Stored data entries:
※

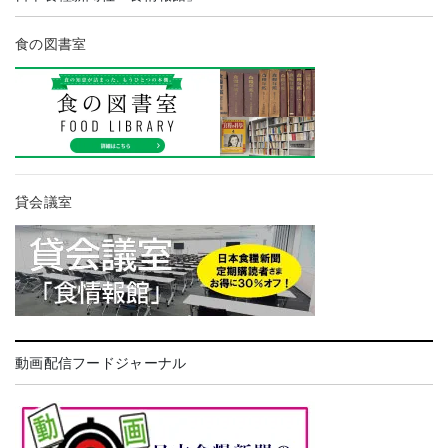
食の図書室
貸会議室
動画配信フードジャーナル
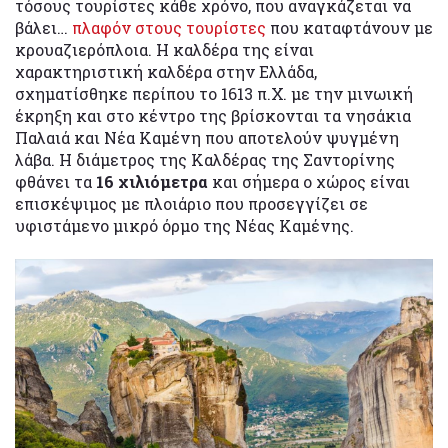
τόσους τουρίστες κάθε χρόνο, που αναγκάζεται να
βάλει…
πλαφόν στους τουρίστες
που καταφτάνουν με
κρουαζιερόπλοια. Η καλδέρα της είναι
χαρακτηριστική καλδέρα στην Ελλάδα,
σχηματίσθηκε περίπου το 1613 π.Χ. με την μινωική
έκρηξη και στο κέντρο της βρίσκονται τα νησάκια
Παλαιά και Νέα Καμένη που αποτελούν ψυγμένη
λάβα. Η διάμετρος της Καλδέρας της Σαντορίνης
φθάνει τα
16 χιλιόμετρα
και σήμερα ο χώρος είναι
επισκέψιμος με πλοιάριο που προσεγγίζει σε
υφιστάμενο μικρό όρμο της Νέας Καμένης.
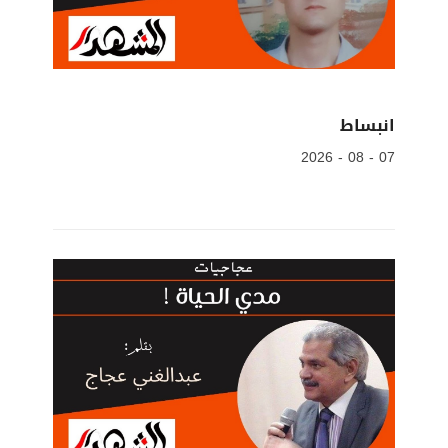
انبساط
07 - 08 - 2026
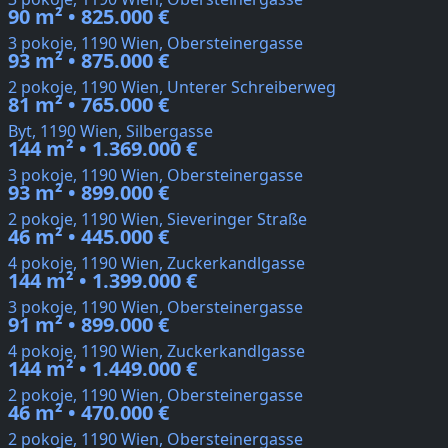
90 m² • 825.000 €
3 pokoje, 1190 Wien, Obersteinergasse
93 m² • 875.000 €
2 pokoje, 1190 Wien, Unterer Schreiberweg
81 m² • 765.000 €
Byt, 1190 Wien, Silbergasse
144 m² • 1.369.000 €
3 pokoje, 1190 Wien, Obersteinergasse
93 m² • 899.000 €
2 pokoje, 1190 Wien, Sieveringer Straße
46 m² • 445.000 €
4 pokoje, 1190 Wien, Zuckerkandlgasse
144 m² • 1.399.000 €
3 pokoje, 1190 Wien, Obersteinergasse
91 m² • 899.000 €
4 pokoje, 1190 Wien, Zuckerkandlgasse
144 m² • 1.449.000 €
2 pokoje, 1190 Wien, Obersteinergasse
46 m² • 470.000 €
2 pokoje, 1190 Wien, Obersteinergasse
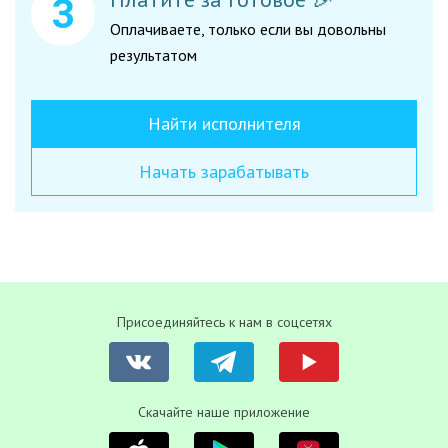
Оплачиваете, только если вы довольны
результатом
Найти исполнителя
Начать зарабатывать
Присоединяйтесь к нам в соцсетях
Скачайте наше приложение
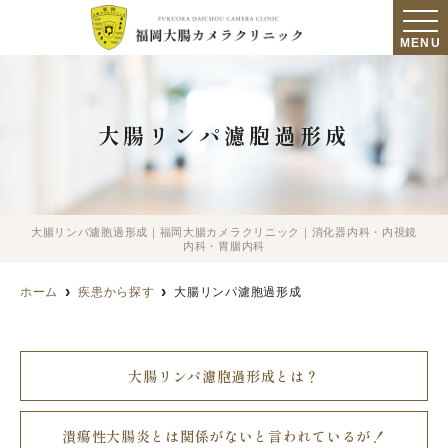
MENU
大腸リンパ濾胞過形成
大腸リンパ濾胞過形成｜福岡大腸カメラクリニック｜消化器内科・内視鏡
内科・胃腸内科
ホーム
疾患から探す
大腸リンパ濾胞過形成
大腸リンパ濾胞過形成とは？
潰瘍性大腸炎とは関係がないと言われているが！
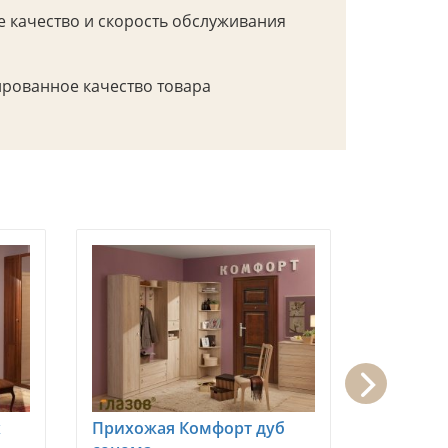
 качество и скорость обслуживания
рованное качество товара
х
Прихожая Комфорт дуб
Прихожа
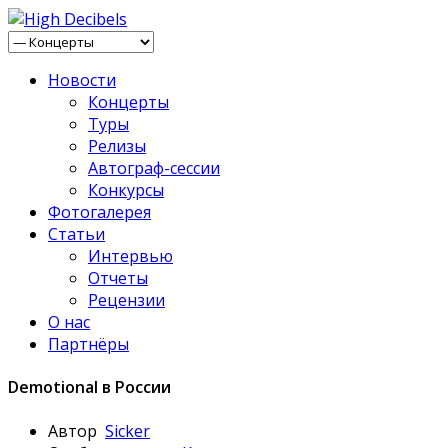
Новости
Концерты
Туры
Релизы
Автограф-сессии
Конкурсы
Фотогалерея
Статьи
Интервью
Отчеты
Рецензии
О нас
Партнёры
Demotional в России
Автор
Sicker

※

● WORK REQUEST
For every line in the data above that has the string "качество", return that line.

● RESPONSE
 качество и скорость обслуживания
рованное качество товара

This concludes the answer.